Manfred Hightower, Lord of Oldtown, was a cautious lord and godly. One of his younger sons served with the Warrior’s Sons, and another had only recently taken vows as a septon. When the High Septon told him of the vision vouchsafed him by the Crone, Lord Hightower determined that he would not oppose the Conqueror by force of arms. Thus it was that no men from Oldtown burned on the Field of Fire, though the Hightowers were bannermen to the Gardeners of Highgarden. And thus it was that Lord Manfred rode forth to greet Aegon the Dragon as he approached, and to offer up his sword, his city, and his oath. (Some say that Lord Hightower also offered up the hand of his youngest daughter, which Aegon declined politely, lest it offend his two queens.)
Three days later, in the Starry Sept, His High Holiness himself anointed Aegon with the seven oils, placed a crown upon his head, and proclaimed him Aegon of House Targaryen, the First of His Name, King of the Andals, the Rhoynar, and the First Men, Lord of the Seven Kingdoms, and Protector of the Realm. (“Seven Kingdoms” was the style used, though Dorne had not submitted. Nor would it, for more than a century to come.)
Only a handful of lords had been present for Aegon’s first coronation at the mouth of the Blackwater, but hundreds were on hand to witness his second, and tens of thousands cheered him afterward in the streets of Oldtown as he rode through the city on Balerion’s back. Amongst those at Aegon’s second coronation were the maesters and archmaesters of the Citadel. Perhaps for that reason, it was this coronation, rather than the Aegonfort crowning on the day of Aegon’s landing, that became fixed as the start of Aegon’s reign.
Thus were the Seven Kingdoms of Westeros hammered into one great realm, by the will of Aegon the Conqueror and his sisters.

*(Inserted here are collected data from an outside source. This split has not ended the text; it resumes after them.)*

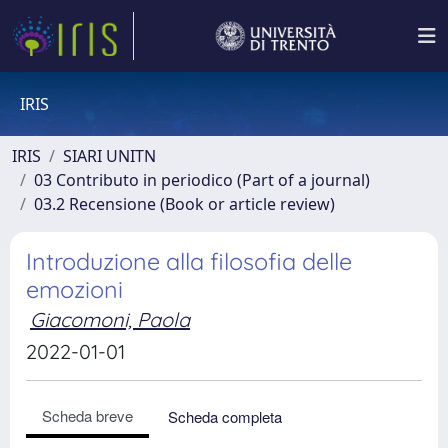
IRIS
IRIS
SIARI UNITN
03 Contributo in periodico (Part of a journal)
03.2 Recensione (Book or article review)
Introduzione alla filosofia delle
emozioni
Giacomoni, Paola
2022-01-01
Scheda breve
Scheda completa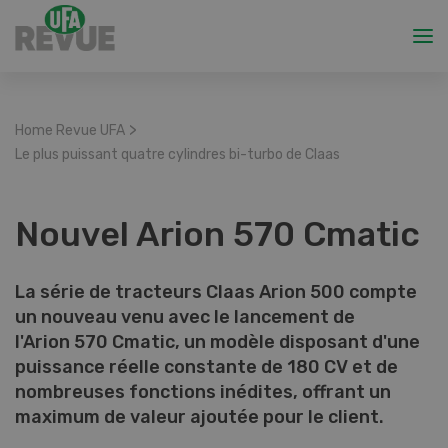
>
Home Revue UFA
Le plus puissant quatre cylindres bi-turbo de Claas
Nouvel Arion 570 Cmatic
La série de tracteurs Claas Arion 500 compte
un nouveau venu avec le lancement de
l'Arion 570 Cmatic, un modèle disposant d'une
puissance réelle constante de 180 CV et de
nombreuses fonctions inédites, offrant un
maximum de valeur ajoutée pour le client.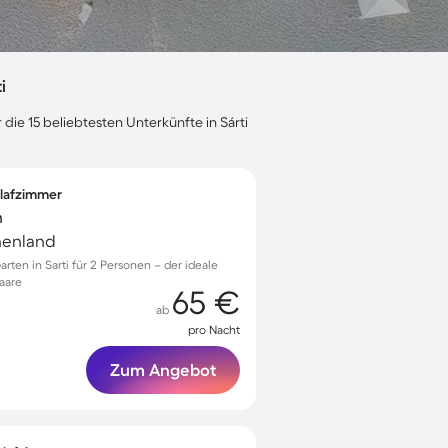
i
die 15 beliebtesten Unterkünfte in Sárti
hlafzimmer
n
chenland
rten in Sarti für 2 Personen – der ideale
aare
65 €
ab
pro Nacht
Zum Angebot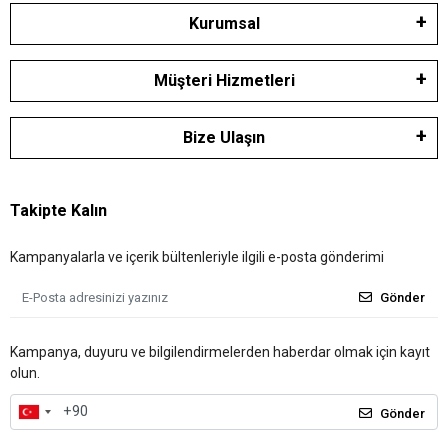
Bilezik alırken kendi bütçenizi, tercihlerinizi ve amaçlarınızı göz
Kurumsal
önünde bulundurmanız önemlidir. Profesyonel bir kuyumcudan veya
finansal danışmandan tavsiye almak da size yardımcı olabilir.
Müşteri Hizmetleri
Bize Ulaşın
Takipte Kalın
Kampanyalarla ve içerik bültenleriyle ilgili e-posta gönderimi
Gönder
Kampanya, duyuru ve bilgilendirmelerden haberdar olmak için kayıt
olun.
Gönder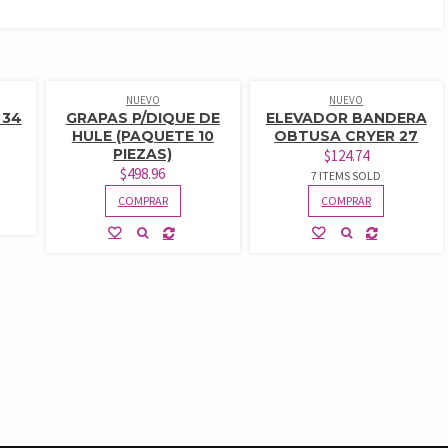
NUEVO
NUEVO
 34
GRAPAS P/DIQUE DE
ELEVADOR BANDERA
HULE (PAQUETE 10
OBTUSA CRYER 27
PIEZAS)
$
124.74
$
498.96
7 ITEMS SOLD
COMPRAR
COMPRAR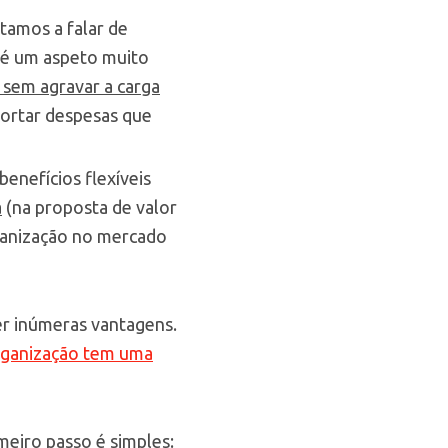
tamos a falar de
l é um aspeto muito
 sem agravar a carga
ortar despesas que
enefícios flexíveis
a
(na proposta de valor
rganização no mercado
er inúmeras vantagens.
rganização tem uma
imeiro passo é simples: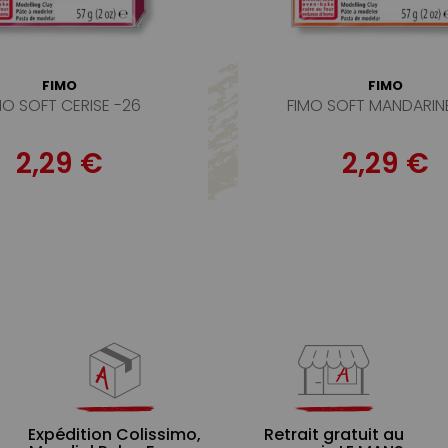
FIMO
FIMO
MO SOFT CERISE -26
FIMO SOFT MANDARIN
2,29 €
2,29 €
Expédition Colissimo,
Retrait gratuit au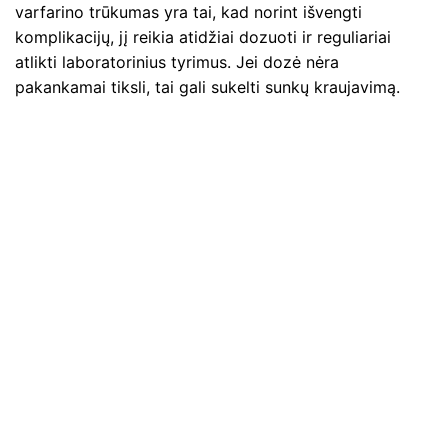
varfarino trūkumas yra tai, kad norint išvengti
komplikacijų, jį reikia atidžiai dozuoti ir reguliariai
atlikti laboratorinius tyrimus. Jei dozė nėra
pakankamai tiksli, tai gali sukelti sunkų kraujavimą.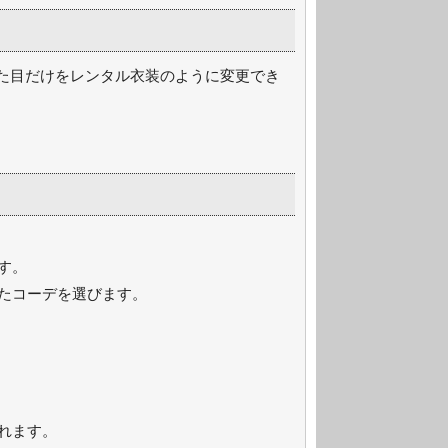
見た目だけをレンタル衣装のように変更でき
す。
たコーデを選びます。
れます。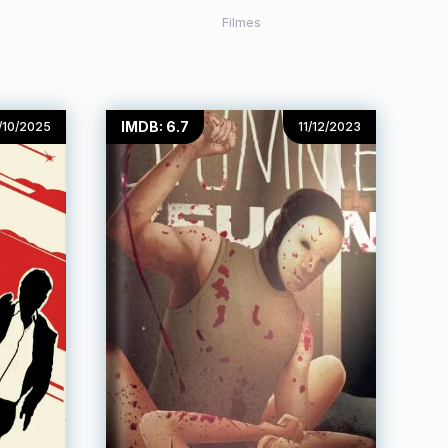
Filmes
IMDB: 6.7
/10/2025
11/12/2023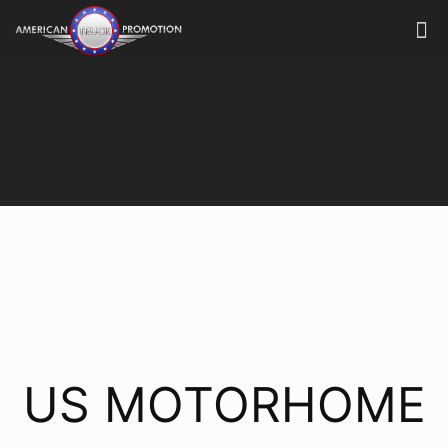
US MOTORHOME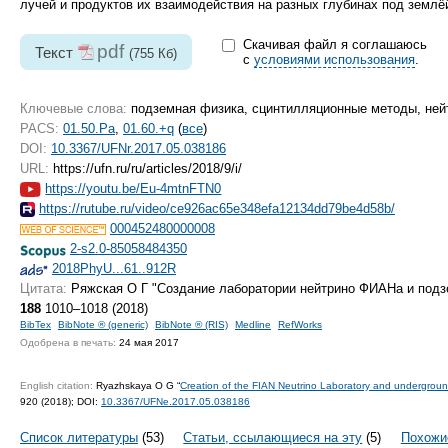
лучей и продуктов их взаимодействия на разных глубинах под землё
Скачивая файл я соглашаюсь
pdf
Текст
(755 Кб)
с
условиями использования
.
Ключевые слова:
подземная физика, сцинтилляционные методы, ней
PACS:
01.50.Pa
,
01.60.+q
(
все
)
DOI:
10.3367/UFNr.2017.05.038186
URL:
https://ufn.ru/ru/articles/2018/9/i/
https://youtu.be/Eu-4mtnFTN0
https://rutube.ru/video/ce926ac65e348efa12134dd79be4d58b/
000452480000008
2-s2.0-85058484350
2018PhyU...61..912R
Цитата:
Ряжская О Г "Создание лаборатории нейтрино ФИАНа и под
188
1010–1018 (2018)
BibTex
BibNote ® (generic)
BibNote ® (RIS)
Medline
RefWorks
Одобрена в печать:
24 мая 2017
English citation:
Ryazhskaya O G “
Creation of the FIAN Neutrino Laboratory and undergroun
920 (2018);
DOI:
10.3367/UFNe.2017.05.038186
Список литературы
(53)
Статьи, ссылающиеся на эту
(5)
Похожи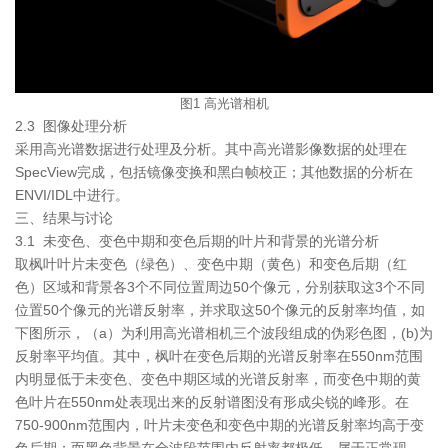
图1 高光谱相机
2.3 图像处理分析
采用高光谱数据进行处理及分析。其中高光谱影像数据的处理在
SpecView完成，包括镜像变换和黑白帧校正；其他数据的分析在
ENVI/IDL中进行。
三、结果与讨论
3.1 未变色、变色中期和变色后期的叶片和背景的光谱分析
取枫叶叶片未变色（绿色）、变色中期（黄色）和变色后期（红
色）区域和背景各3个不同位置周边50个像元，分别获取这3个不同
位置50个像元的光谱反射率，并求取这50个像元的反射率均值，如
下图所示，（a）为利用高光谱相机三个波段组成的伪彩色图，(b)为
反射率平均值。其中，枫叶在变色后期的光谱反射率在550nm范围
内明显低于未变色、变色中期区域的光谱反射率，而变色中期的黄
色叶片在550nm处表现出来的反射谱图没有形成尖锐的峰形。在
750-900nm范围内，叶片未变色和变色中期的光谱反射率均高于变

Many thought that King Aegon would make Oldtown his royal seat after the wars were done, whilst others thought he would rule from Dragonstone, the ancient island citadel of House Targaryen. The king surprised them all by proclaiming his intent to make his court in the new town already rising upon the three hills at the mouth of the Blackwater Rush, where he and his sisters had first set foot on the soil of Westeros. King’s Landing, the new town would be called. From there Aegon the Dragon would rule his realm, holding court from a great metal seat made from the melted, twisted, beaten, and broken blades of all his fallen foes, a perilous seat that would soon be known through all the world as the Iron Throne of Westeros.
The long reign of King Aegon I Targaryen (1 AC–37 AC) was by and large a peaceful one…in his later years, especially. But before the Dragon’s Peace, as the last two decades of his kingship were later called by the maesters of the Citadel, came the Dragon’s wars, the last of which was as cruel and bloody a conflict as any ever fought in Westeros.